**TO DO:** What are the lines below, starting at the line containing "Zverejnené 03.06.2024" and ending at the line containing "Recherche dans les forums"? Write them out exactly, ends included, without pictures.

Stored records
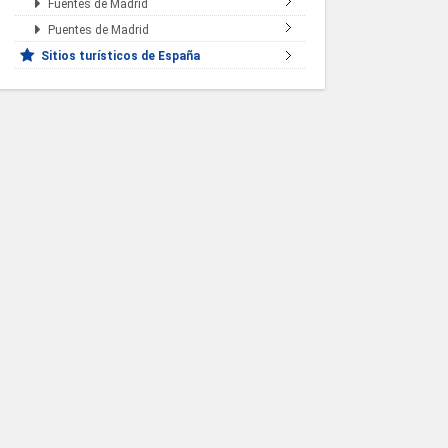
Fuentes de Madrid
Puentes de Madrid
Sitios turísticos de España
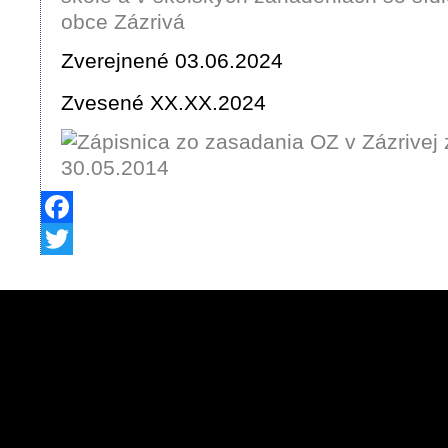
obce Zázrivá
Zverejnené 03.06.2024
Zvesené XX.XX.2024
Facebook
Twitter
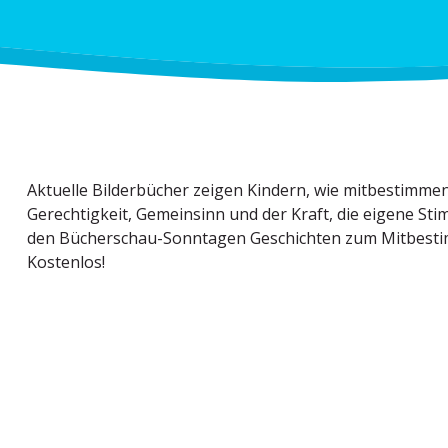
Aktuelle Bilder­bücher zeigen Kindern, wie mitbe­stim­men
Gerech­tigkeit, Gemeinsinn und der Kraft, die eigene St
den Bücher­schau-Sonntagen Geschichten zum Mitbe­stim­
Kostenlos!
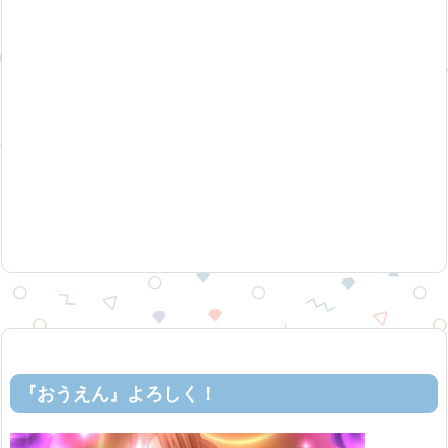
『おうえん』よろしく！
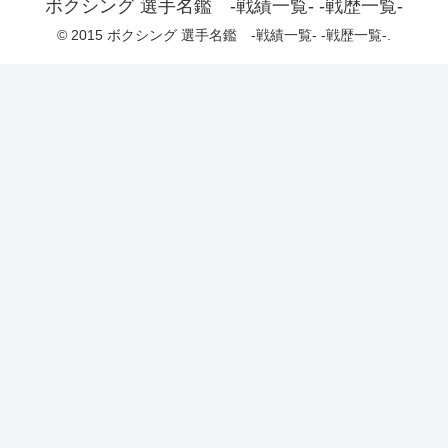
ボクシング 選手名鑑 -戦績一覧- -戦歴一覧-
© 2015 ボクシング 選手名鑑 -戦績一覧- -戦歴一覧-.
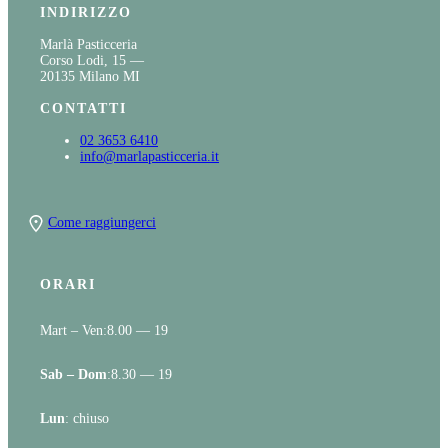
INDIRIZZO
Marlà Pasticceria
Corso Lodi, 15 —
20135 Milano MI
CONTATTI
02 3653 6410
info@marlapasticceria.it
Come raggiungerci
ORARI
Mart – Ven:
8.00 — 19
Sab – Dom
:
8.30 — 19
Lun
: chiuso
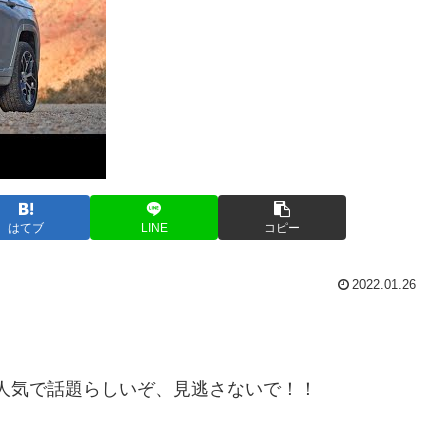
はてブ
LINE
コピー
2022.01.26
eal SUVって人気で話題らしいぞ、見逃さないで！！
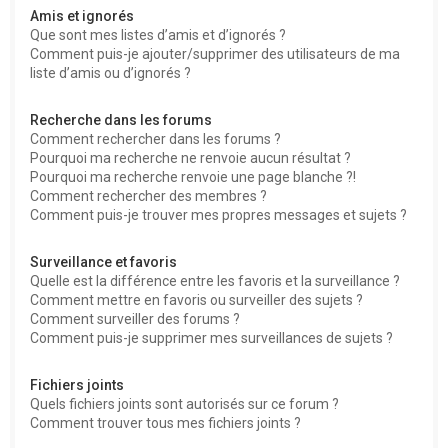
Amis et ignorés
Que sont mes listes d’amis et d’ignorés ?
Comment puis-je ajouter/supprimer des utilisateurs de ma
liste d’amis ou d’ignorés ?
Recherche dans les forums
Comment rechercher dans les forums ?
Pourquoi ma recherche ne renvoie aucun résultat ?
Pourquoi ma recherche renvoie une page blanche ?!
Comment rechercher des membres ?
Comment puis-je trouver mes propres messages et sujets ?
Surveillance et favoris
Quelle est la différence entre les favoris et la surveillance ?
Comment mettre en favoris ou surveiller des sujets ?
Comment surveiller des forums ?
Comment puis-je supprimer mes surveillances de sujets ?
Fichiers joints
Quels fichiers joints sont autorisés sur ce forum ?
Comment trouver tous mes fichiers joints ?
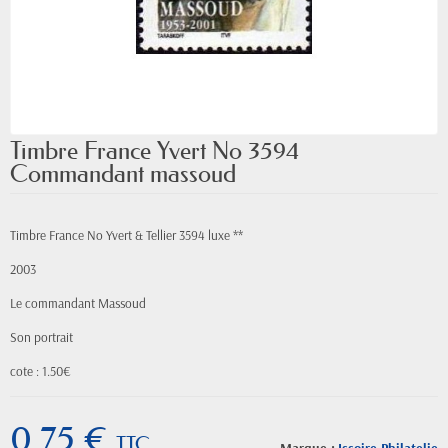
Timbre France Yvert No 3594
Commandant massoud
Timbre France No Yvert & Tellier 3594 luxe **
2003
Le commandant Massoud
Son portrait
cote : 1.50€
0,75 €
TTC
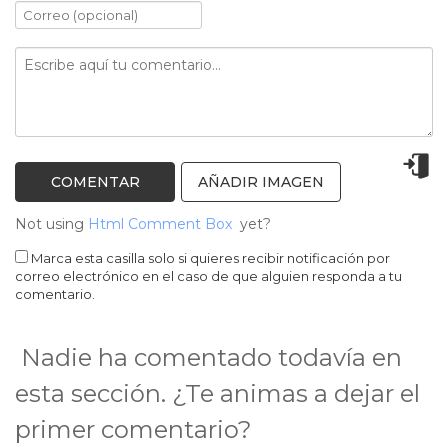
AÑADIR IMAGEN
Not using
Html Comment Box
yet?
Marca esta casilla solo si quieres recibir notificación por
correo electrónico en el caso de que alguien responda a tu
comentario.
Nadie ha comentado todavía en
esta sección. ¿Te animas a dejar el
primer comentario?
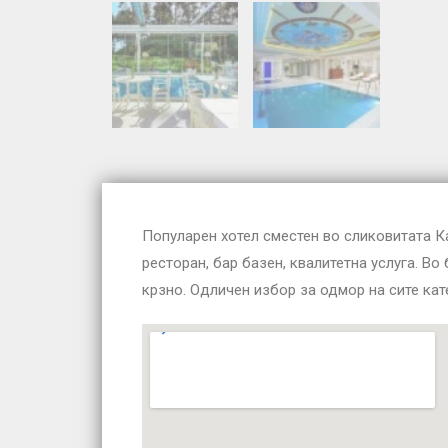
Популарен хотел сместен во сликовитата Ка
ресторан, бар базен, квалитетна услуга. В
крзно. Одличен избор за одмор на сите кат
==
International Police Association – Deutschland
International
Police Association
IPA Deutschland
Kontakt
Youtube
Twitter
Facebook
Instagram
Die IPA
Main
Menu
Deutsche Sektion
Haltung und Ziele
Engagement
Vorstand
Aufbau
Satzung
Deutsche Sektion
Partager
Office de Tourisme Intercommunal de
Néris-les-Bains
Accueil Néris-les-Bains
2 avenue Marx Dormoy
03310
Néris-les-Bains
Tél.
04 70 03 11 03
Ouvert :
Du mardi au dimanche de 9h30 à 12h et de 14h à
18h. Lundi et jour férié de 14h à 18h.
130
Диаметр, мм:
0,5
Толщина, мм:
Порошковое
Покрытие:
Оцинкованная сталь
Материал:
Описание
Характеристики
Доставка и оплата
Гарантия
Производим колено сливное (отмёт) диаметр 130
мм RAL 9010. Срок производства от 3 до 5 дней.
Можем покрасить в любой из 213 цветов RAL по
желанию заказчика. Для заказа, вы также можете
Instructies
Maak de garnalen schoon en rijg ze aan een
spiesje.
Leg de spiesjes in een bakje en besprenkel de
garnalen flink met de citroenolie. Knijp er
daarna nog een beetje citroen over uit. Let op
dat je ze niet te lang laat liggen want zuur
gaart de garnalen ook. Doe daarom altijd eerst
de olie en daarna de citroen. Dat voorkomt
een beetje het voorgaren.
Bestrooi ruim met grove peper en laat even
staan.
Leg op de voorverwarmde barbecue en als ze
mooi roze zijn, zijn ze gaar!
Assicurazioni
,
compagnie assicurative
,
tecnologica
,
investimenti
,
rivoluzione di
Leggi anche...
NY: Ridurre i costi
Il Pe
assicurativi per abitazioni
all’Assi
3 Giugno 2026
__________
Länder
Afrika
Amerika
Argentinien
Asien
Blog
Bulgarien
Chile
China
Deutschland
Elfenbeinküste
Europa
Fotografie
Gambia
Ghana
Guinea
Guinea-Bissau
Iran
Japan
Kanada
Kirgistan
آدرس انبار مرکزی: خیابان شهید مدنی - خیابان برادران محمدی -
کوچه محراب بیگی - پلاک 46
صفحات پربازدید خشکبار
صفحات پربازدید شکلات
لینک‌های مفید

**WRITTEN RESPONSE:**
Zverejnené 03.06.2024
Zvesené XX.XX.2024
Facebook
Twitter
Aktuelle Bilder­bücher zeigen Kindern, wie mitbe­stim­men
Gerech­tigkeit, Gemeinsinn und der Kraft, die eigene St
den Bücher­schau-Sonntagen Geschichten zum Mitbe­stim­
Kostenlos!
『おうえん』よろしく！
ボクシング 選手名鑑 -戦績一覧- -戦歴一覧-
© 2015 ボクシング 選手名鑑 -戦績一覧- -戦歴一覧-.
INDIRIZZO
Marlà Pasticceria
Corso Lodi, 15 —
20135 Milano MI
CONTATTI
02 3653 6410
info@marlapasticceria.it
Come raggiungerci
ORARI
Mart – Ven:
8.00 — 19
Sab – Dom
:
8.30 — 19
Lun
: chiuso
はてブ
LINE
コピー
2022.01.26
eal SUVって人気で話題らしいぞ、見逃さないで！！
Amis et ignorés
Que sont mes listes d’amis et d’ignorés ?
Comment puis-je ajouter/supprimer des utilisateurs de ma
liste d’amis ou d’ignorés ?
Recherche dans les forums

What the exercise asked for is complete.